As part of encryption, every Mutation would be appended by a plaintext `BlobCipherEncryptHeaderRef` to assist decrypting the information for reads.

CPs would cache (in-memory) recently used encryption-keys to optimize network traffic due to encryption related operations. Further, the caching would improve overall performance, avoiding frequent RPC calls to EncryptKeyServer which may eventually become a scalability bottleneck. Each encryption-key in the cache has a short Time-To-Live (10 mins) and on expiry the process will interact with the EncryptKeyServer to fetch the required encryption-keys. The same caching policy is followed by the Redwood Storage Server and the Backup File processes too. 

### **Caveats**

The encryption is done inline in the transaction path, which will increase the total commit latencies. Few possible ways to minimize this impact are:

* Overlap encryption operations with the CP::resolution phase, which would minimize the latency penalty per transaction at the cost of spending more CPU cycles. If needed, for production deployments, we may need to increase the number of CPs per FDB cluster.
* Implement an external process to offload encryption. If done, encryption would appear no different than the CP::resolution phase, where the process would invoke RPC calls to encrypt the buffer and wait for operation completion.

### Storage Servers

The encryption design only supports Redwood Storage Server integration, support for other storage engines is yet to be planned.

### Redwood Storage Nodes

Redwood at heart is a B+ tree and stores data in two types of nodes:

* `Non-leaf` nodes: Nodes will only store keys and not values(prefix compression is applied). 
* `Leaf` Nodes: Will store `{key, value}` tuples for a given key-range.
 
Both above-mentioned nodes will be converted into one or more fixed size pages (likely 4K or 8K) before being persisted on a durable storage. The encryption will be performed at the node level instead of “page level”, i.e. all pages constituting a given Redwood node will be encrypted using the same encryption key generated using the following formula:

```
                        DEK = HMAC SHA256(BEK || UID)

Where:

DEK    = Derived Encryption Key
BEK    = Base Encryption Key
UID    = Host local random generated number
```

### Backup Files

Backup Files are designed to pull committed mutations from StorageServers and persist them as “files” stored on cloud backed BlobStorage such as Amazon S3. Each persisted file stores mutations for a given key-range and will be encrypted by generating an encryption key using below formula:

```
                        DEK = HMAC SHA256(BEK || FID)

Where:

DEK    = Derived Encryption Key
BEK    = Base Encryption Key
FID    = File Identifier (unique)
```

## Decryption on Reads

To assist reads, FDB processes (StorageServers, Backup Files workers) will be modified to read/parse the encryption header. The data decryption will be done as follows:

* The FDB process will interact with Encrypt KeyServer to fetch the desired base encryption key corresponding to the key-id persisted in the encryption header.
* Reconstruct the encryption key and decrypt the data block.

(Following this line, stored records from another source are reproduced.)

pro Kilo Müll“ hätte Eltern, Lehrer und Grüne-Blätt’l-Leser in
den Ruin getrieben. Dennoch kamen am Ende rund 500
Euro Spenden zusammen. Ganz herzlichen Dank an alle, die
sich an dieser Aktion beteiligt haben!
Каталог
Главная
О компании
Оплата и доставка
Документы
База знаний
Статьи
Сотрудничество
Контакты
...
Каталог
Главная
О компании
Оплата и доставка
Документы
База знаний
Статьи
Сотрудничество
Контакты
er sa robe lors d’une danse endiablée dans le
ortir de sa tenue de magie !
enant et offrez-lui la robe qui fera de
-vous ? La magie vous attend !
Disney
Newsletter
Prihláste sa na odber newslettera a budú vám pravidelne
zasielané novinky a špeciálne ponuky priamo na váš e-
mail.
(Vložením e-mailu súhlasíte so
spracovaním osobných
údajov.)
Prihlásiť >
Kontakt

## Configurable Encryption support

`BlobCipherEncryptHeaderRef` on-disk format allows supporting more than one encryption scheme at the same time. Also, extending support for more encryption schemes in future can be done without involving data migration; `perpetual wiggle` over the period of time will transform existing stored data encryption scheme to a newer one. However, there exists no metrics exposing percentage of data encrypted using a given scheme(s) at the moment.

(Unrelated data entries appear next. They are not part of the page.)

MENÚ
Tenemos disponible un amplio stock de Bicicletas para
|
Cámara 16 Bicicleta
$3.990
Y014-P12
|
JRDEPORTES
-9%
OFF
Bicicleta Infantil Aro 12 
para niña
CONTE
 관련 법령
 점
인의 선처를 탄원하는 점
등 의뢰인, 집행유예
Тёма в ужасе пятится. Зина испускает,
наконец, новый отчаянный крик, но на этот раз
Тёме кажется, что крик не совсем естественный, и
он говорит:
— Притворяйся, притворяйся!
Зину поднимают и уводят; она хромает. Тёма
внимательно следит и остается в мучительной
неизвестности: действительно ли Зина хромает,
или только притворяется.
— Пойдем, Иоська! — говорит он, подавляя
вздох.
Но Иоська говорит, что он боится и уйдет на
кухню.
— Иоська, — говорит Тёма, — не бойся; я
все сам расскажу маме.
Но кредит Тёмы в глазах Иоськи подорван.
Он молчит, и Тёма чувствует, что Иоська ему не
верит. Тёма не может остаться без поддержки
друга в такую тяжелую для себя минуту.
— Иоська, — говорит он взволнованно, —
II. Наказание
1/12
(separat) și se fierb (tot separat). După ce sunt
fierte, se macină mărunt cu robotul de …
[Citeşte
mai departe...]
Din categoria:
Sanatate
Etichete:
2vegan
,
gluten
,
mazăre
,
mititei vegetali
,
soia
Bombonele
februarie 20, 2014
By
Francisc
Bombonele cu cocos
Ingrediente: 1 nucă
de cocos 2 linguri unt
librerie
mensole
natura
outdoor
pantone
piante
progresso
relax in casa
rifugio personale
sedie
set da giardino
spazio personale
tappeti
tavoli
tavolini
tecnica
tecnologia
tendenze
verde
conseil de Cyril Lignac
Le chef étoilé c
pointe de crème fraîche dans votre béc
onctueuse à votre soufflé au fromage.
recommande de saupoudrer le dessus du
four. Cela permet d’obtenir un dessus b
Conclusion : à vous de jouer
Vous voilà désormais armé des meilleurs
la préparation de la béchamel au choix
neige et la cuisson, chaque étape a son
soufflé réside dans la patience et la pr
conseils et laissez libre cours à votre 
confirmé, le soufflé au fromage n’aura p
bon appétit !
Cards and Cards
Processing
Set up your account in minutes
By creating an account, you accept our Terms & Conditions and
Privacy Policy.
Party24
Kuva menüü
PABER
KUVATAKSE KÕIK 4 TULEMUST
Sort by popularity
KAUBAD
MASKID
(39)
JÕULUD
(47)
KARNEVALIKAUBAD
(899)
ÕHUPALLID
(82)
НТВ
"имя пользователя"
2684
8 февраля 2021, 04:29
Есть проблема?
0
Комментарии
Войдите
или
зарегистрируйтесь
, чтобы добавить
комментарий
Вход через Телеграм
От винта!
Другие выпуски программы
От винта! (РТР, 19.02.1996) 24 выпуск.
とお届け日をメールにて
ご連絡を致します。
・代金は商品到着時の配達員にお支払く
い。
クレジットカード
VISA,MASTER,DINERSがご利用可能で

**TODO** Encryption scheme support is limited to `AES-256-CTR`.

## Future Work

* Extend the TLog API to allow clients to read “plaintext mutations” directly from a TLogServer. In current implementations there are two consumers of TLogs:

    1. Storage Server: At present the plan is for StorageServer to decrypt the mutations.
    2. BackupWorker (Apple implementation) which is currently not used in the code.